If he didn't keep working, his daughter wouldn't be able to buy a poster of the next teen idol.

His hesitation had been instantaneous; even as he had these thoughts he was dialing Minkowski's number and waiting for the pickup on the other end.

11. SOUTH
 

When Ricky was not happy, it was never a secret.

He couldn't help it. He was normally so open, so outgoing, that when anything really bothered him the change in his nature was instantly apparent.

For two weeks he had tried to keep to himself what had happened at Chambers House. Arriving home that afternoon, soaked and shivering, his mother had thought he was sick and had made him take a hot shower, get into dry clothes and get into bed. But by the time he was under the covers she had known that he was not sick and that something was bothering him.

“What is it? What's wrong?” she had said, scolding him gently, which was all it had ever taken to get him to open up.

But this time he had only shivered and said, “Nothing, Mum. Just a shiver from the rain,” and turned his face to the wall.

Shiver from the rain it wasn't, and she'd known that immediately; and over the next few days, when he'd stayed in bed through glorious sunshine, claiming illness that wasn't there, she'd known that something had happened to him. She had even asked Mr. Harvey—whose patience at Ricky's absence from work, as well as his forgiveness for the items that had been broken at the landmark, was beginning to disappear—if anything had happened to him at Chambers House that day, but Mr. Harvey had only answered that he hadn't been there himself, and Ricky had better come back soon, because there were special groups coming through soon, and the work had to get done by Ricky or someone else. Mr. Harvey's regret at saying “Someone else,” was evident, but so was his resolve.

Finally, on the eve of the third day of his bed-taking, after a day of seventy-five degree temperatures and beautiful breezes, and high layered clouds like sheets of heavenly gauze breaking the deep blue, after yet again turning his friends Spook and Reesa and Charlie away, without even seeing them, she went into his room in the light of dropping evening and pulled the hard-back desk chair close to his bed and made him look at her.

“This has got to stop, Ricky,” she said, fighting to keep her voice firm. He had rustled away from her when she came in, and lay staring at the white plaster of his wall.

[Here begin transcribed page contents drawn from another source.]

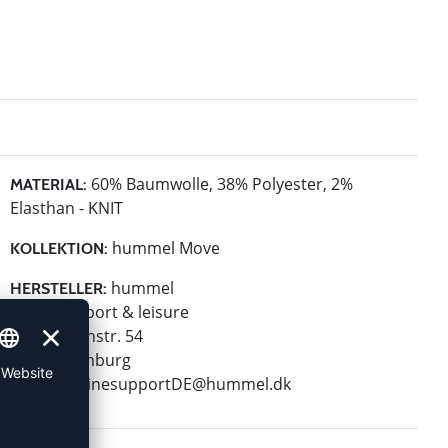
60% Baumwolle, 38% Polyester, 2%
MATERIAL:
Elasthan - KNIT
hummel Move
KOLLEKTION:
hummel
HERSTELLER:
hummel sport & leisure
Leverkusenstr. 54
22761 Hamburg
E-Mail:
onlinesupportDE@hummel.dk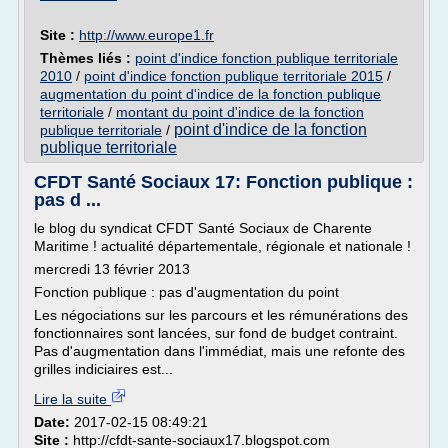
Site :
http://www.europe1.fr
Thèmes liés :
point d'indice fonction publique territoriale
2010
/
point d'indice fonction publique territoriale 2015
/
augmentation du point d'indice de la fonction publique
territoriale
/
montant du point d'indice de la fonction
point d'indice de la fonction
publique territoriale
/
publique territoriale
CFDT Santé Sociaux 17: Fonction publique :
pas d ...
le blog du syndicat CFDT Santé Sociaux de Charente
Maritime ! actualité départementale, régionale et nationale !
mercredi 13 février 2013
Fonction publique : pas d'augmentation du point
Les négociations sur les parcours et les rémunérations des
fonctionnaires sont lancées, sur fond de budget contraint.
Pas d'augmentation dans l'immédiat, mais une refonte des
grilles indiciaires est...
Lire la suite
Date:
2017-02-15 08:49:21
Site :
http://cfdt-sante-sociaux17.blogspot.com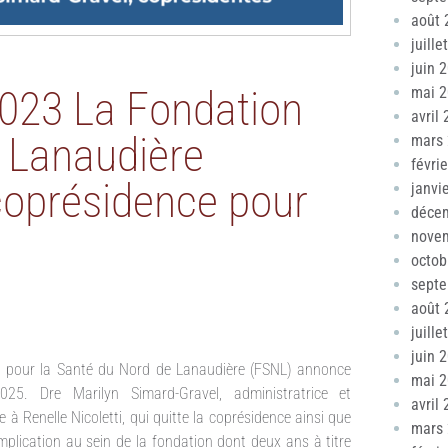
août 
juille
juin 
2023 La Fondation
mai 
avril
e Lanaudière
mars
févri
 coprésidence pour
janvi
déce
nove
octob
sept
août 
juille
juin 
on pour la Santé du Nord de Lanaudière (FSNL) annonce
mai 
25. Dre Marilyn Simard-Gravel, administratrice et
avril
à Renelle Nicoletti, qui quitte la coprésidence ainsi que
mars
implication au sein de la fondation dont deux ans à titre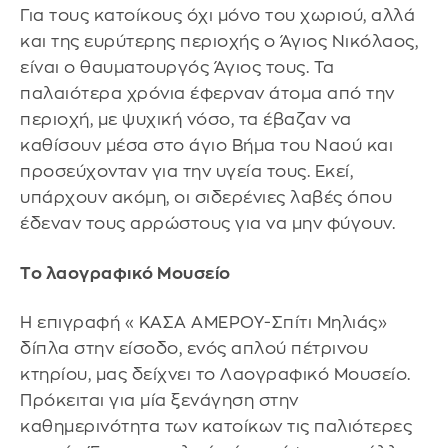
Για τους κατοίκους όχι μόνο του χωριού, αλλά
και της ευρύτερης περιοχής ο Άγιος Νικόλαος,
είναι ο θαυματουργός Άγιος τους. Τα
παλαιότερα χρόνια έφερναν άτομα από την
περιοχή, με ψυχική νόσο, τα έβαζαν να
καθίσουν μέσα στο άγιο Βήμα του Ναού και
προσεύχονταν για την υγεία τους. Εκεί,
υπάρχουν ακόμη, οι σιδερένιες λαβές όπου
έδεναν τους αρρώστους για να μην φύγουν.
Το λαογραφικό Μουσείο
Η επιγραφή « ΚΑΣΑ ΑΜΕΡΟΥ-Σπίτι Μηλιάς»
δίπλα στην είσοδο, ενός απλού πέτρινου
κτηρίου, μας δείχνει το Λαογραφικό Μουσείο.
Πρόκειται για μία ξενάγηση στην
καθημερινότητα των κατοίκων τις παλιότερες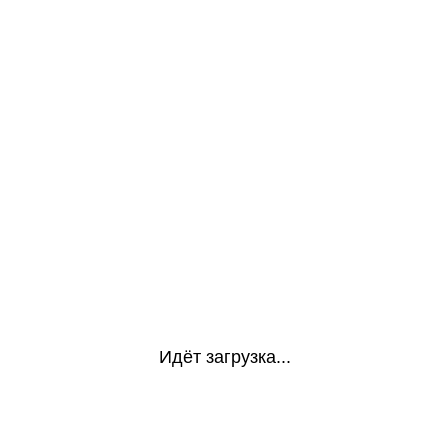
Идёт загрузка...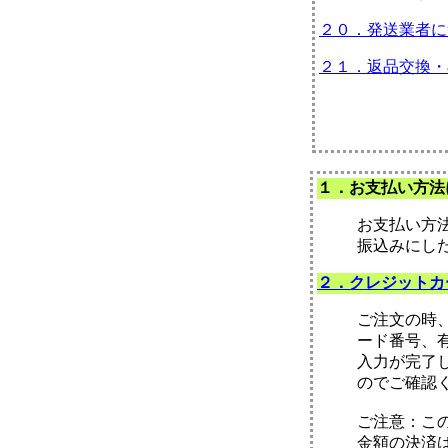
２０．発送業者に
２１．返品交換・
１．お支払い方法
お支払い方
振込みにし
２．クレジットカ
ご注文の時
ード番号、
入力が完了
のでご確認
ご注意：こ
金額の決済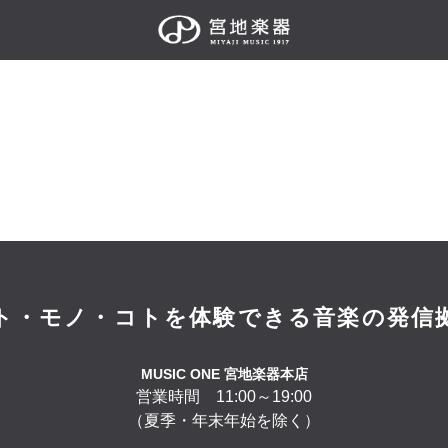
ト・モノ・コトを体験できる
音楽の発信
MUSIC ONE 宮地楽器本店
営業時間 11:00～19:00
（夏季・年末年始を除く）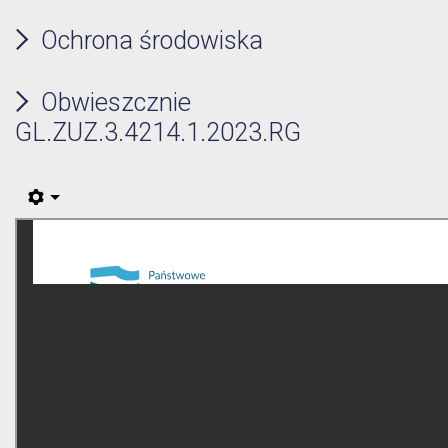
Ochrona środowiska
Obwieszcznie
GL.ZUZ.3.4214.1.2023.RG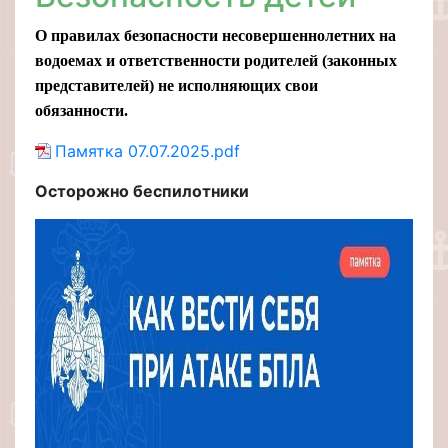
О правилах безопасности несовершеннолетних на
водоемах и ответственности родителей (законных
представителей) не исполняющих свои
обязанности.
Памятка 07.07.2025.pdf
Осторожно беспилотники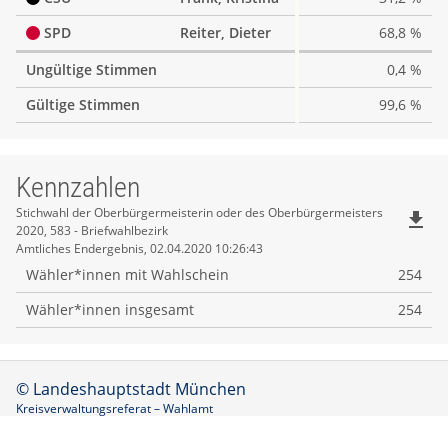
SPD
Reiter, Dieter
68,8 %
Ungültige Stimmen
0,4 %
Gültige Stimmen
99,6 %
Kennzahlen
Kennzahlen
Stichwahl der Oberbürgermeisterin oder des Oberbürgermeisters
file_download
2020, 583 - Briefwahlbezirk
Amtliches Endergebnis, 02.04.2020 10:26:43
Wähler*innen mit Wahlschein
254
Wähler*innen insgesamt
254
© Landeshauptstadt München
Kreisverwaltungsreferat – Wahlamt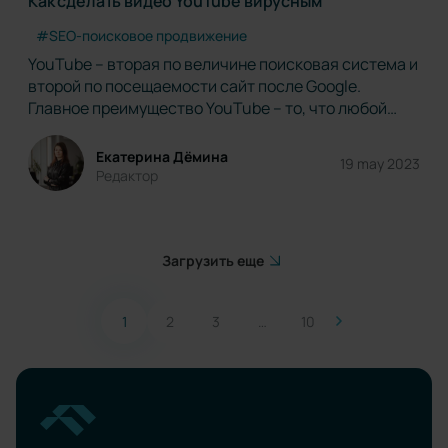
Как сделать видео YouTube вирусным
#SEO-поисковое продвижение
YouTube – вторая по величине поисковая система и
второй по посещаемости сайт после Google.
Главное преимущество YouTube – то, что любой
может загружать туда свои видео. Некоторые
видео в свою очередь становятся вирусными, то
Екатерина Дёмина
19 may 2023
есть их просматривает значительное количество
Редактор
людей…
Загрузить еще
1
2
3
…
10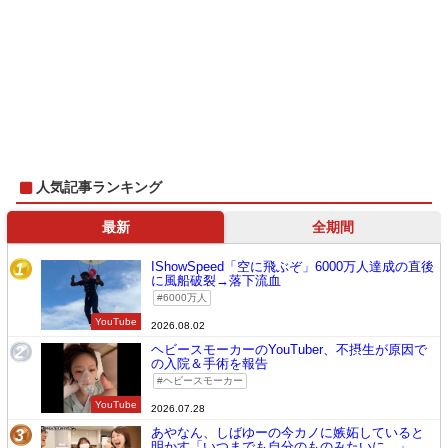
人気記事ランキング
最新
全期間
IShowSpeed「空に飛ぶぞ」6000万人達成の直後
1
に風船破裂→落下流血
6000万人
YouTube
2026.08.02
ヘビースモーカーのYouTuber、不摂生が原因で
2
の入院＆手術を報告
ヘビースモーカー
YouTube
2026.07.28
あやなん、しばゆーの今カノに嫉妬していると
3
明かす「いつまでも自分のものみたいに…」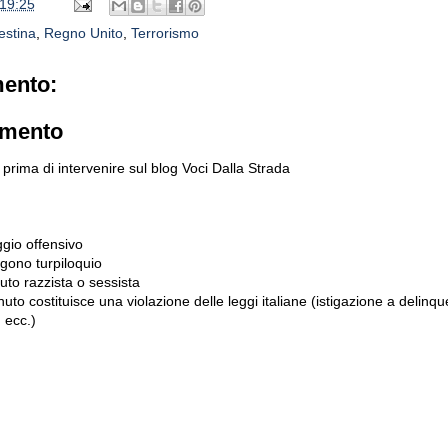
19:25
estina
,
Regno Unito
,
Terrorismo
ento:
mmento
prima di intervenire sul blog Voci Dalla Strada
gio offensivo
gono turpiloquio
to razzista o sessista
uto costituisce una violazione delle leggi italiane (istigazione a delinqu
 ecc.)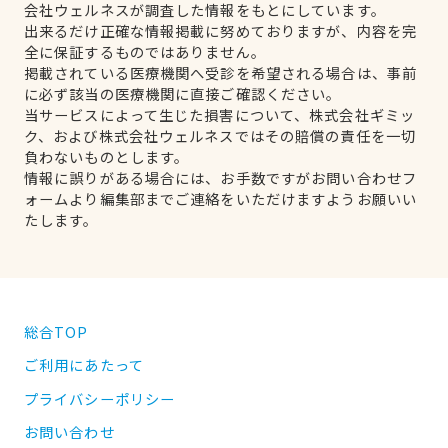
会社ウェルネスが調査した情報をもとにしています。
出来るだけ正確な情報掲載に努めておりますが、内容を完
全に保証するものではありません。
掲載されている医療機関へ受診を希望される場合は、事前
に必ず該当の医療機関に直接ご確認ください。
当サービスによって生じた損害について、株式会社ギミッ
ク、および株式会社ウェルネスではその賠償の責任を一切
負わないものとします。
情報に誤りがある場合には、お手数ですがお問い合わせフ
ォームより編集部までご連絡をいただけますようお願いい
たします。
総合TOP
ご利用にあたって
プライバシーポリシー
お問い合わせ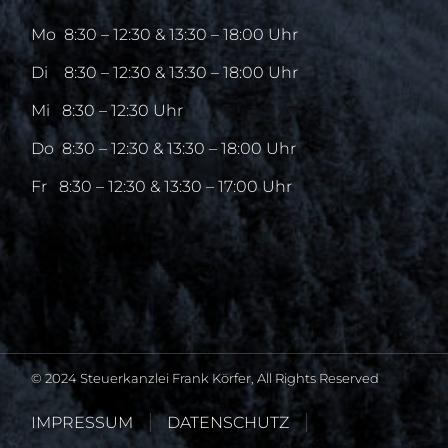
Mo
8:30 – 12:30 & 13:30 – 18:00 Uhr
Di
8:30 – 12:30 & 13:30 – 18:00 Uhr
Mi
8:30 – 12:30 Uhr
Do
8:30 – 12:30 & 13:30 – 18:00 Uhr
Fr
8:30 – 12:30 & 13:30 – 17:00 Uhr
© 2024 Steuerkanzlei Frank Körfer, All Rights Reserved
IMPRESSUM
DATENSCHUTZ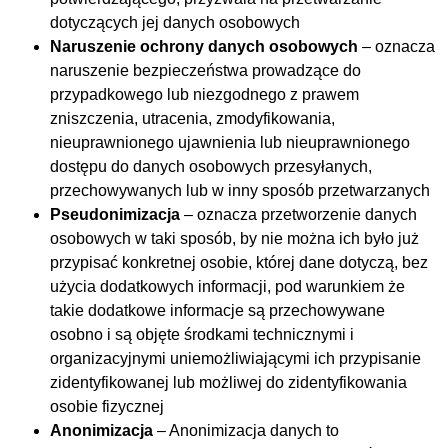
dotyczących jej danych osobowych
Naruszenie ochrony danych osobowych
– oznacza
naruszenie bezpieczeństwa prowadzące do
przypadkowego lub niezgodnego z prawem
zniszczenia, utracenia, zmodyfikowania,
nieuprawnionego ujawnienia lub nieuprawnionego
dostępu do danych osobowych przesyłanych,
przechowywanych lub w inny sposób przetwarzanych
Pseudonimizacja
– oznacza przetworzenie danych
osobowych w taki sposób, by nie można ich było już
przypisać konkretnej osobie, której dane dotyczą, bez
użycia dodatkowych informacji, pod warunkiem że
takie dodatkowe informacje są przechowywane
osobno i są objęte środkami technicznymi i
organizacyjnymi uniemożliwiającymi ich przypisanie
zidentyfikowanej lub możliwej do zidentyfikowania
osobie fizycznej
Anonimizacja
– Anonimizacja danych to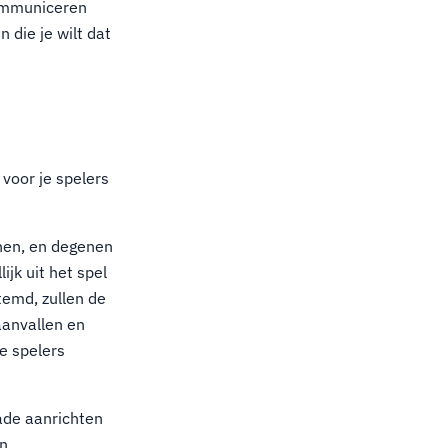
communiceren
 die je wilt dat
 voor je spelers
nen, en degenen
jk uit het spel
temd, zullen de
aanvallen en
e spelers
ade aanrichten
en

After a silence she said, “You hear me?”

“Yes, Mum,” he replied.

“Roll over, boy. Look at me.”

He did as he was told, finding her large face filled with concern and love. She laid the back of her hand gently on his cheek and withdrew it. “This isn't my Ricky. You're looking at me from some dark place.” She brushed his cheek again, feeling the tremor in his flesh. “Tell me.”

He almost told her. Instead, he decided what he must do. Down inside, in a dark place he was not accustomed to being, he fought the little demon that wanted to tell her everything, make her wash the pain off him, making it her own, as if he were her little boy again. But he was not a little boy and could not do that.